> [Page-level text extractions]
Start of Block

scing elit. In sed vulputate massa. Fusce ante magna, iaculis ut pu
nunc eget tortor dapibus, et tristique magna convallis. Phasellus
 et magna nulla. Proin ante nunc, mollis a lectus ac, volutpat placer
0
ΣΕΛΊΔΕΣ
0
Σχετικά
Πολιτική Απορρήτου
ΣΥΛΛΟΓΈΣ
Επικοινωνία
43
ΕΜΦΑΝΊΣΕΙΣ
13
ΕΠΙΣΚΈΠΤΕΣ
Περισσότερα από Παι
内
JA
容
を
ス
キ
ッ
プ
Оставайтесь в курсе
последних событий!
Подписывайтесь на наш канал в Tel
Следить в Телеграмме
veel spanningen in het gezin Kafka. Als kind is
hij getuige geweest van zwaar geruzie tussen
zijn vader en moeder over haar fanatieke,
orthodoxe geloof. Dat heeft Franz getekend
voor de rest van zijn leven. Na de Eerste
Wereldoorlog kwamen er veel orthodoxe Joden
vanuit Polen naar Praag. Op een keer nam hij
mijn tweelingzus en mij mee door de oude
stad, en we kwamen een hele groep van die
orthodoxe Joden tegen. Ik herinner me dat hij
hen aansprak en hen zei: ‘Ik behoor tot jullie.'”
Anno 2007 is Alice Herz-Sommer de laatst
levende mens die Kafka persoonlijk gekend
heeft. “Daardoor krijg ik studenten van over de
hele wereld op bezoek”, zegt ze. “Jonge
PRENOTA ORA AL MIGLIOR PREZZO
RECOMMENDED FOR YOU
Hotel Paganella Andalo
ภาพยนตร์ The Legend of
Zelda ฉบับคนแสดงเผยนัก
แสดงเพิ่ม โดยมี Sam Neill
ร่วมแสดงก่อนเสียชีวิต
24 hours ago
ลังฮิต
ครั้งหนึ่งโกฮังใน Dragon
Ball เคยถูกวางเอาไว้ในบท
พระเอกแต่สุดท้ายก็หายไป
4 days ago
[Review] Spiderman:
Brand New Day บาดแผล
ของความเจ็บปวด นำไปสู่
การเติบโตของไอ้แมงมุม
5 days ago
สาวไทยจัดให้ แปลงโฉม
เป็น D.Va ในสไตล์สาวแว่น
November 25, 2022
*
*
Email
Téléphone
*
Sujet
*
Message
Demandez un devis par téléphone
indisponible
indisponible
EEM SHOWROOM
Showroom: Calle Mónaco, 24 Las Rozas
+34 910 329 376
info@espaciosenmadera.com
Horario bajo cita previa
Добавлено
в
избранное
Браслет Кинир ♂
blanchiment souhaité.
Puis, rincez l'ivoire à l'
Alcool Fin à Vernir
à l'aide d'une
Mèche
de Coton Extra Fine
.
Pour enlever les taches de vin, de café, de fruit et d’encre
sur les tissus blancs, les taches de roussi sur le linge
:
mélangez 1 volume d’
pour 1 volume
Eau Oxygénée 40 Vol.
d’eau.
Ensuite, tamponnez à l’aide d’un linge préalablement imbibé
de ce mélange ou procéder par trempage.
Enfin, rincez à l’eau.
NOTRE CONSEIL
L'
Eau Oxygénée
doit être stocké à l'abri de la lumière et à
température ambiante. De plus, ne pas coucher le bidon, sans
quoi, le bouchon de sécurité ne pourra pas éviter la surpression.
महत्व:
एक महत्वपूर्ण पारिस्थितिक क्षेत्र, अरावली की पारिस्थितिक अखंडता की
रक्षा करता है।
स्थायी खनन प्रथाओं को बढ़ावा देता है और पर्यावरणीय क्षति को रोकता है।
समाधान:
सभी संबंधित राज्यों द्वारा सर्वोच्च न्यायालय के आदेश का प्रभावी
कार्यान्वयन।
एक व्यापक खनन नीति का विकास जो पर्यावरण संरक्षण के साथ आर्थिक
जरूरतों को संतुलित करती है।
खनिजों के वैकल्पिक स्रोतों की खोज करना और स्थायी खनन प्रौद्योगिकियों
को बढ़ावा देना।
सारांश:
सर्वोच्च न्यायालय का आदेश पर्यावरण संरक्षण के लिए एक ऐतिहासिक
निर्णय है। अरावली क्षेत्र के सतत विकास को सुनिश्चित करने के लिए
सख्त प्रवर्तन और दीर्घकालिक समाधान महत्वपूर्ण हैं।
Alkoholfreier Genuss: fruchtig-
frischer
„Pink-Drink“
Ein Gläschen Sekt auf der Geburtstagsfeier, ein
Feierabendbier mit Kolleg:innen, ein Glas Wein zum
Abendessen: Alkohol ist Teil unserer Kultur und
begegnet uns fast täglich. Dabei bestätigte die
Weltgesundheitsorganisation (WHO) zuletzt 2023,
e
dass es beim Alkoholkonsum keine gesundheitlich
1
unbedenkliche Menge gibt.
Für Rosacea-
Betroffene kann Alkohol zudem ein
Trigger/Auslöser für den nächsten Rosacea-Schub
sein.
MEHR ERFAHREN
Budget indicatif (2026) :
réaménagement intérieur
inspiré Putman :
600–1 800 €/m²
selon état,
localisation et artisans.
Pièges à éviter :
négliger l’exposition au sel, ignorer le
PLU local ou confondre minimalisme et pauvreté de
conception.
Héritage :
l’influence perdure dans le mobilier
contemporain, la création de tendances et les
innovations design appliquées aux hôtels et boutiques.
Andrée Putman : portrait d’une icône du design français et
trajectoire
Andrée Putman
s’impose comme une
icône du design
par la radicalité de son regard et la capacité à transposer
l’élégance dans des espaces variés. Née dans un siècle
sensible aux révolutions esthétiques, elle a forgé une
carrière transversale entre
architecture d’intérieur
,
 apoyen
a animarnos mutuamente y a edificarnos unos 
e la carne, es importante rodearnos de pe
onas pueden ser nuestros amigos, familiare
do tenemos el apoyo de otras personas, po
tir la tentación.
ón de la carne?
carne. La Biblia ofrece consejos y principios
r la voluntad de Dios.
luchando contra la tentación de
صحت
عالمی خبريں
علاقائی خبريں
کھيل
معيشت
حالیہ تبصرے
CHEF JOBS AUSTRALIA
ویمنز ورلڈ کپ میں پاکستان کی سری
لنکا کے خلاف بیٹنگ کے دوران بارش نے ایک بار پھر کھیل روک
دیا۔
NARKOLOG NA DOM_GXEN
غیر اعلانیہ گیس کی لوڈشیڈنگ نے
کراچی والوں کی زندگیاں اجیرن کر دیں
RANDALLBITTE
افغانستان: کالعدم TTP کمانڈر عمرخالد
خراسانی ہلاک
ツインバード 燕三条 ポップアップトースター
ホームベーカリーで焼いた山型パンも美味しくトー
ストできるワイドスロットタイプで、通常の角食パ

End of Block

> [DIRECTIONS FOR THIS TASK] Using the records above, restate word for word the lines from the one with "แสดงเพิ่ม โดยมี Sam Neill" through the one with "Demandez un devis par téléphone", both included.

> [FINISHED EXERCISE]
แสดงเพิ่ม โดยมี Sam Neill
ร่วมแสดงก่อนเสียชีวิต
24 hours ago
ลังฮิต
ครั้งหนึ่งโกฮังใน Dragon
Ball เคยถูกวางเอาไว้ในบท
พระเอกแต่สุดท้ายก็หายไป
4 days ago
[Review] Spiderman:
Brand New Day บาดแผล
ของความเจ็บปวด นำไปสู่
การเติบโตของไอ้แมงมุม
5 days ago
สาวไทยจัดให้ แปลงโฉม
เป็น D.Va ในสไตล์สาวแว่น
November 25, 2022
*
*
Email
Téléphone
*
Sujet
*
Message
Demandez un devis par téléphone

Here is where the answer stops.